So I now have some clues as to why I suddenly stopped blogging twenty days ago. Looking over the black box recording, I note it coincides with me engaging in a rash of travel, and also obtaining a prescription for sleep medication for the first time in my life.
That makes sense. When I go on a longhaul plane for a speaking engagement, I go out into deep-space coma until I return. It’s the whole being ferried around by machines, and deposited into womb-like hotels thing. Add to that my discovery of a pharmaceutical that magically medically increases the amount of blood in my caffeinestream, and you’re going to lose me to forty-years worth of sleep catch-up and shoddy hotel connectivity.
Plus I swear to God, everyone I knew spent a few weeks wandering around in a post-election haze.
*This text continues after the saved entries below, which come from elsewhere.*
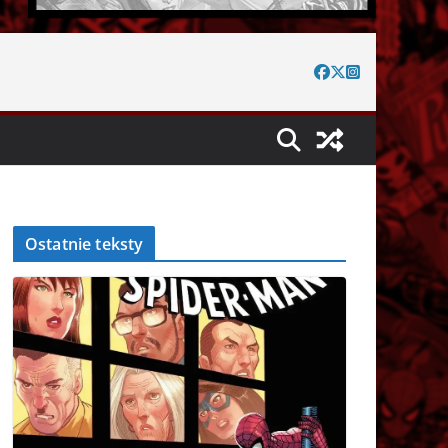
Ostatnie teksty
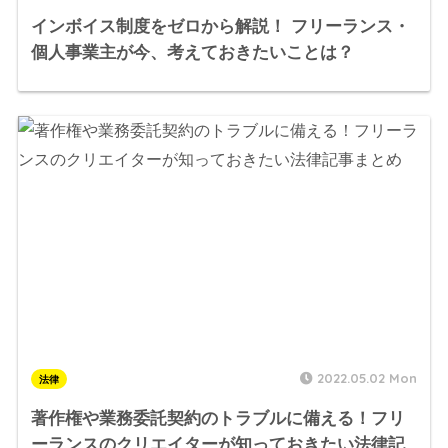
インボイス制度をゼロから解説！ フリーランス・
個人事業主が今、考えておきたいことは？
2022.05.02 Mon
法律
著作権や業務委託契約のトラブルに備える！フリ
ーランスのクリエイターが知っておきたい法律記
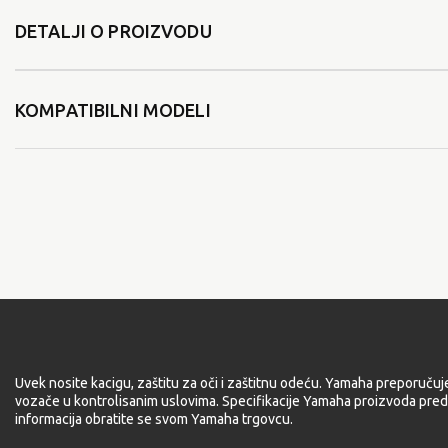
DETALJI O PROIZVODU
KOMPATIBILNI MODELI
Uvek nosite kacigu, zaštitu za oči i zaštitnu odeću. Yamaha preporučuj
vozače u kontrolisanim uslovima. Specifikacije Yamaha proizvoda pred
informacija obratite se svom Yamaha trgovcu.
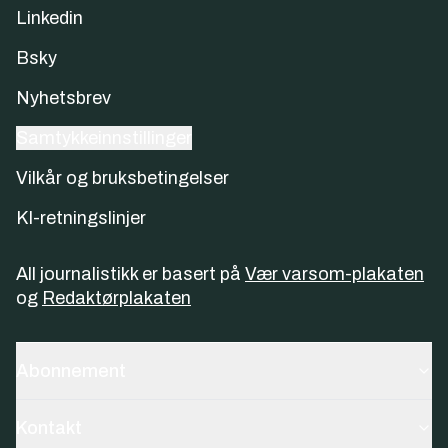
Linkedin
Bsky
Nyhetsbrev
Samtykkeinnstillinger
Vilkår og bruksbetingelser
KI-retningslinjer
All journalistikk er basert på
Vær varsom-plakaten
og
Redaktørplakaten
Abonnement
Kontakt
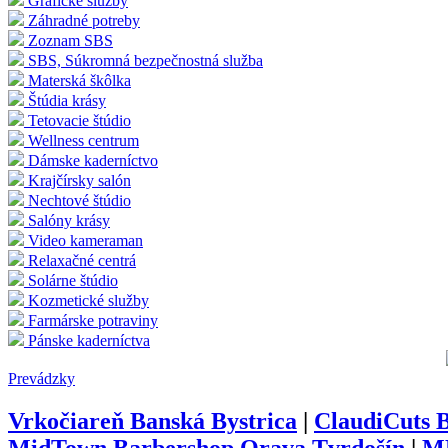
Grafické služby
Záhradné potreby
Zoznam SBS
SBS, Súkromná bezpečnostná služba
Materská škôlka
Štúdia krásy
Tetovacie štúdio
Wellness centrum
Dámske kaderníctvo
Krajčírsky salón
Nechtové štúdio
Salóny krásy
Video kameraman
Relaxačné centrá
Solárne štúdio
Kozmetické služby
Farmárske potraviny
Pánske kaderníctva
Prevádzky
Vrkočiareň Banská Bystrica
|
ClaudiCuts 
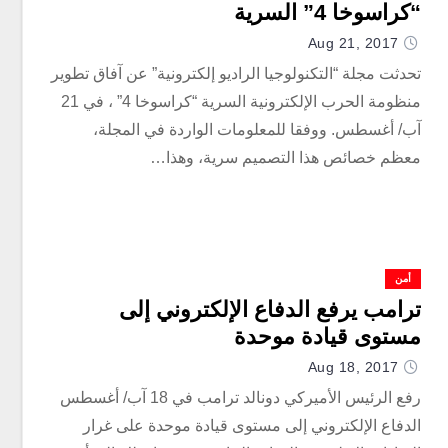
“كراسوخا 4” السرية
Aug 21, 2017
تحدثت مجلة “التكنولوجيا الراديو إلكترونية” عن آفاق تطوير
منظومة الحرب الإلكترونية السرية “كراسوخا 4” ، في 21
آب/ أغسطس. ووفقا للمعلومات الواردة في المجلة،
معظم خصائص هذا التصميم سرية، وهذا…
أمن
ترامب يرفع الدفاع الإلكتروني إلى
مستوى قيادة موحدة
Aug 18, 2017
رفع الرئيس الأميركي دونالد ترامب في 18 آب/ أغسطس
الدفاع الإلكتروني إلى مستوى قيادة موحدة على غرار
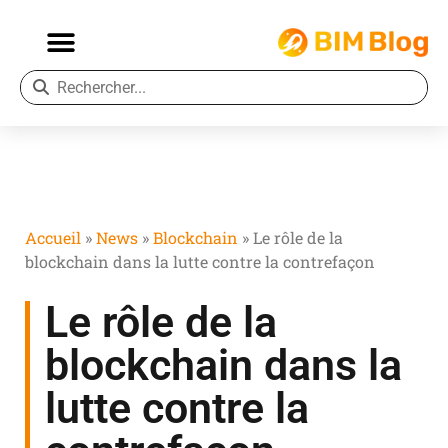
Accueil
»
News
»
Blockchain
»
Le rôle de la
blockchain dans la lutte contre la contrefaçon
Le rôle de la
blockchain dans la
lutte contre la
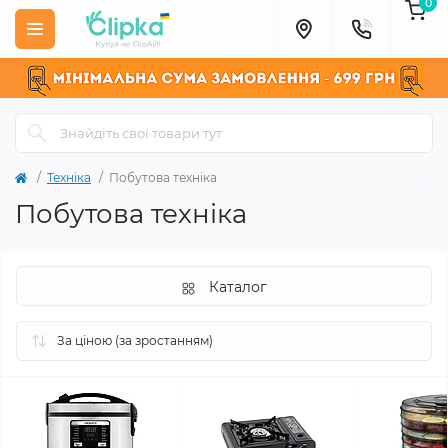
0
Техніка
Побутова техніка
Побутова техніка
Каталог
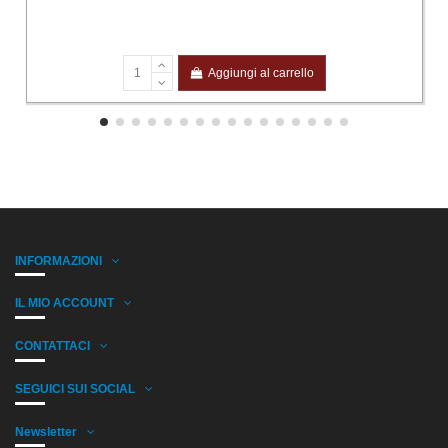
Aggiungi al carrello
INFORMAZIONI
IL MIO ACCOUNT
CONTATTACI
SEGUICI SUI SOCIAL
Newsletter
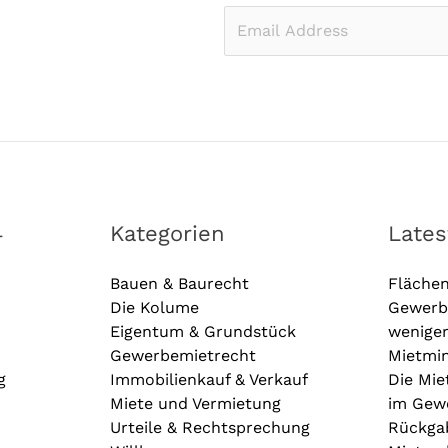
E
m
a
i
l
*
4
Kategorien
Late
Bauen & Baurecht
Fläche
Die Kolume
Gewerb
Eigentum & Grundstück
wenige
Gewerbemietrecht
Mietmin
g
Immobilienkauf & Verkauf
Die Mie
Miete und Vermietung
im Gewe
Urteile & Rechtsprechung
Rückga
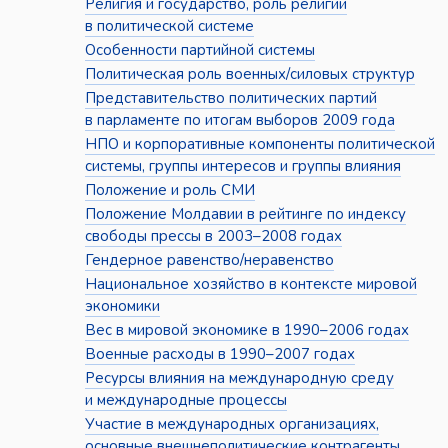
Религия и государство, роль религии
в политической системе
Особенности партийной системы
Политическая роль военных/силовых структур
Представительство политических партий
в парламенте по итогам выборов 2009 года
НПО и корпоративные компоненты политической
системы, группы интересов и группы влияния
Положение и роль СМИ
Положение Молдавии в рейтинге по индексу
свободы прессы в 2003–2008 годах
Гендерное равенство/неравенство
Национальное хозяйство в контексте мировой
экономики
Вес в мировой экономике в 1990–2006 годах
Военные расходы в 1990–2007 годах
Ресурсы влияния на международную среду
и международные процессы
Участие в международных организациях,
основные внешнеполитические контрагенты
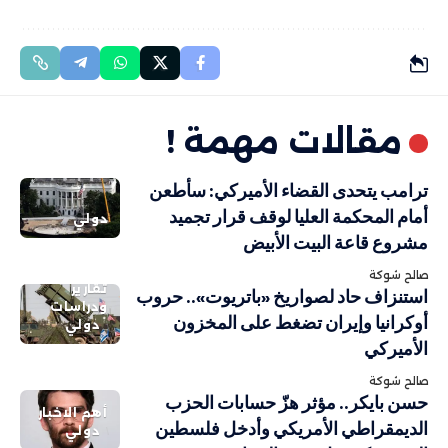
مقالات مهمة !
ترامب يتحدى القضاء الأميركي: سأطعن
أمام المحكمة العليا لوقف قرار تجميد
دولي
مشروع قاعة البيت الأبيض
صالح شوكة
تقارير
استنزاف حاد لصواريخ «باتريوت».. حروب
ودراسات
أوكرانيا وإيران تضغط على المخزون
دولي
الأميركي
صالح شوكة
حسن بايكر.. مؤثر هزّ حسابات الحزب
أهم الاخبار
الديمقراطي الأمريكي وأدخل فلسطين
دولي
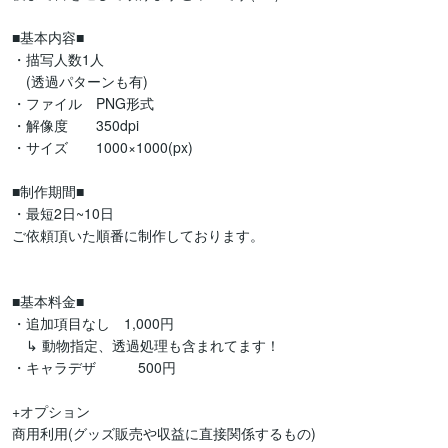
■基本内容■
Last week, I spoke at the University of Maryland (which was awesome, but I am an all-comers speaker: if you are at a US college, force your school at gunpoint to book me here: all the money goes to EFF). Honestly out of nowhere people would end any normally pessimistic discussion with this dreamy-eyed “but now, with this spirit of reconciliation in the air”, and stuff like that. Even the NASA guys at the hotel were cheery. Of course, that’s all in the beltway, but there’s languour elsewhere: Republicans are punch drunk and lolling, and the news media is sort of just lying there on the tarmac, having collapse in a heap and lazily eyeballing Obama nominations from one half-closed eye.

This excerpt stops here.